ScotAm executives continued to plough ahead with plans to circulate policyholders with their own proposals as if the Abbey National alternative was no more than an invention of the press. Callers to the ScotAm hotline would have learnt nothing about the Abbey National approach. It was not until there was yet another proposal, from the Prudential, that ScotAm finally had the good grace to put its own demutualisation plans on ice.

If this had been a publicly listed company, ScotAm could not have behaved in this way. However, there is a rather more basic reason for this behaviour which goes beyond the lack of a rule book. It is, to be frank, that life assurers have on the whole always treated their policyholders like dirt. The proprietary companies are no better either. Policyholders at Sun Alliance have yet to be notified formally by the company of its merger, long since consummated, with Royal.

There are few businesses where customers would or could be treated in such an offhand manner. If those customers also happen to be the owners of the business, as in the case of a mutually owned life assurer, such behaviour becomes positively insulting.

Life insurance companies are on the whole run by well-intentioned people.
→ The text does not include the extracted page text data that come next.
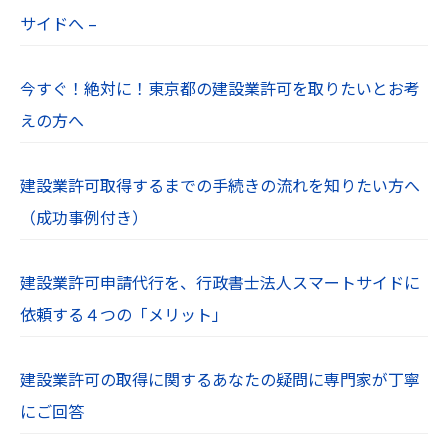
お使いのWebブラウザの設定により、cookieを無
サイドへ –
効にすることも可能です。
【１０．プライバシーポリシーの制定日及び改定
今すぐ！絶対に！東京都の建設業許可を取りたいとお考
日】
えの方へ
制定：令和６年７月１日
【１１．免責事項】
建設業許可取得するまでの手続きの流れを知りたい方へ
当社Webサイトに掲載されている情報の正確性に
（成功事例付き）
は万全を期していますが、利用者が当社Webサイ
トの情報を用いて行う一切の行為に関して、一切
建設業許可申請代行を、行政書士法人スマートサイドに
の責任を負わないものとします。
依頼する４つの「メリット」
当社は、利用者が当社Webサイトを利用したこと
により生じた利用者の損害及び利用者が第三者に
与えた損害に関して、一切の責任を負わないもの
建設業許可の取得に関するあなたの疑問に専門家が丁寧
とします。
にご回答
【１２．著作権・肖像権】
They don't mean to be rude; it's just that they are very used to managing the affairs of their policyholders as they see fit. It is they who are doing the public a service by selling these policies, you understand, not, as in most businesses, the other way round. And just in case you feel like protesting in time-honoured fashion by removing your custom, don't bother, for if you do, early surrender penalties will kick in and you'll lose half your money. What an industry.